The transactions offer insight into possible future deals. First, buyers are unlikely to be big banks ($250B+ assets) due to regulatory concerns regarding too- big- to- fail. Rather, buyers will likely be in the $5-10B asset size institutions looking to achieve scale and national lending platforms. Banks with assets exceeding $10B appear to have economies of scale reflected in higher ROEs compared to smaller institutions. Targets will likely either be lower priced smaller (less than $1B assets) deals, or larger fully priced $5B+ assets institutions. There are a limited number of the larger targets which offer scale. Hence, a scarcity value for these banks may exist.  The thousands of banks below $1B assets are likely facing a more difficult selling process. Non bank finance companies may also become more popular bank targets.

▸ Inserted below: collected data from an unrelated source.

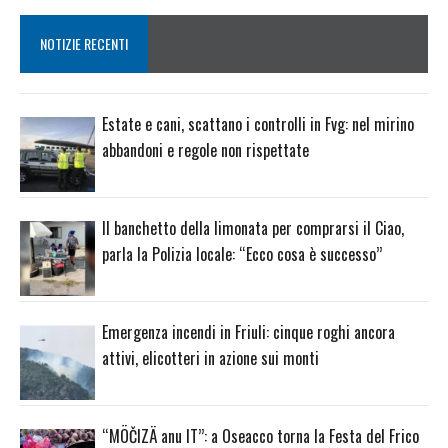
NOTIZIE RECENTI
Estate e cani, scattano i controlli in Fvg: nel mirino
abbandoni e regole non rispettate
Il banchetto della limonata per comprarsi il Ciao,
parla la Polizia locale: “Ecco cosa è successo”
Emergenza incendi in Friuli: cinque roghi ancora
attivi, elicotteri in azione sui monti
“MÖČIZÄ anu IT”: a Oseacco torna la Festa del Frico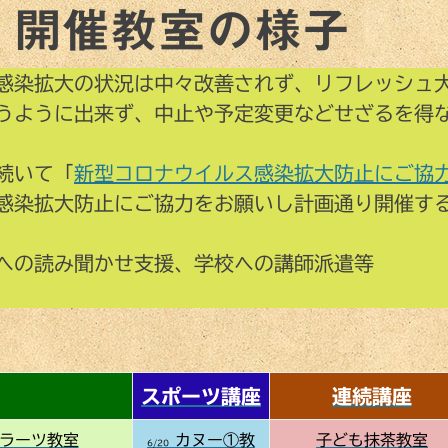
 開催教室の様子
感染拡大の状況は中々改善されず、リフレッシュ
うように出来ず、中止や予定変更などせざるを得
続いて「
新型コロナウイルス感染拡大防止にご協
感染拡大防止にご協力をお願いし計画通り開催す
への読み聞かせ支援、学校ヘの講師派遣等
スポーツ講座
連続講座
ラーツ教室
カヌー①教
子ども抹茶教室
6/20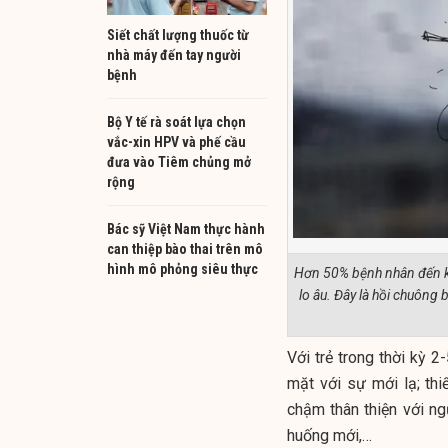
Siết chất lượng thuốc từ
nhà máy đến tay người
bệnh
Bộ Y tế rà soát lựa chọn
vắc-xin HPV và phế cầu
đưa vào Tiêm chủng mở
rộng
Bác sỹ Việt Nam thực hành
can thiệp bào thai trên mô
hình mô phỏng siêu thực
Hơn 50% bệnh nhân đến kh
lo âu. Đây là hồi chuôn
Với trẻ trong thời kỳ 2
mặt với sự mới lạ; thiế
chậm thân thiện với ng
huống mới,…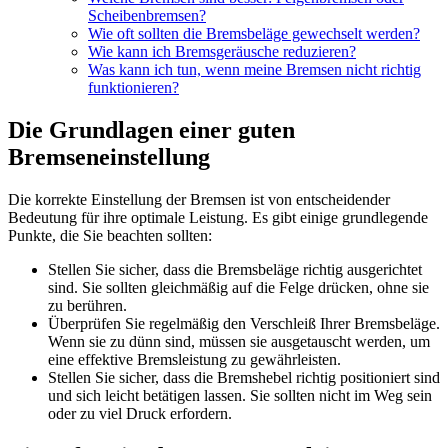
Scheibenbremsen?
Wie oft sollten die Bremsbeläge gewechselt werden?
Wie kann ich Bremsgeräusche reduzieren?
Was kann ich tun, wenn meine Bremsen nicht richtig
funktionieren?
Die Grundlagen einer guten
Bremseneinstellung
Die korrekte Einstellung der Bremsen ist von entscheidender
Bedeutung für ihre optimale Leistung. Es gibt einige grundlegende
Punkte, die Sie beachten sollten:
Stellen Sie sicher, dass die Bremsbeläge richtig ausgerichtet
sind. Sie sollten gleichmäßig auf die Felge drücken, ohne sie
zu berühren.
Überprüfen Sie regelmäßig den Verschleiß Ihrer Bremsbeläge.
Wenn sie zu dünn sind, müssen sie ausgetauscht werden, um
eine effektive Bremsleistung zu gewährleisten.
Stellen Sie sicher, dass die Bremshebel richtig positioniert sind
und sich leicht betätigen lassen. Sie sollten nicht im Weg sein
oder zu viel Druck erfordern.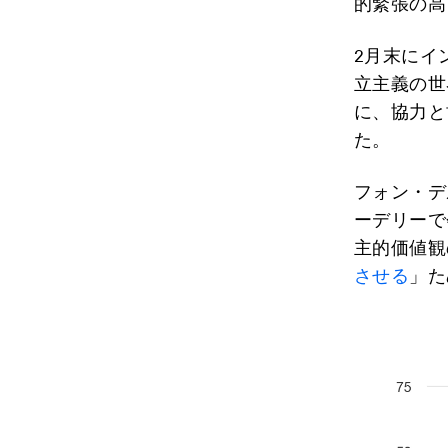
的緊張の高
2月末にイ
立主義の世
に、協力と
た。
フォン・デ
ーデリーで
主的価値観
させる
」た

These two transactions could serve as a wake-up call to other banks which have been reluctant to consider acquisitions. This will be driven by investors growing frustration with low bank ROEs due rising costs and weak loan demand. My guess is we will see the formation of more regional ($10-20B assets) and super regional ($20-50B assets) combinations. Keep in mind that of the 7000+ domestic banks there are only 100+ with assets above $10B. Going forward,  small banks will need to get bigger, while the too-big-to-fail will need to shrink. The keys to implementing this strategy will be the patience to wait for the right target, discipline to avoid over paying and the ability to execute.


p.s. disclosure-I am a PACW shareholder.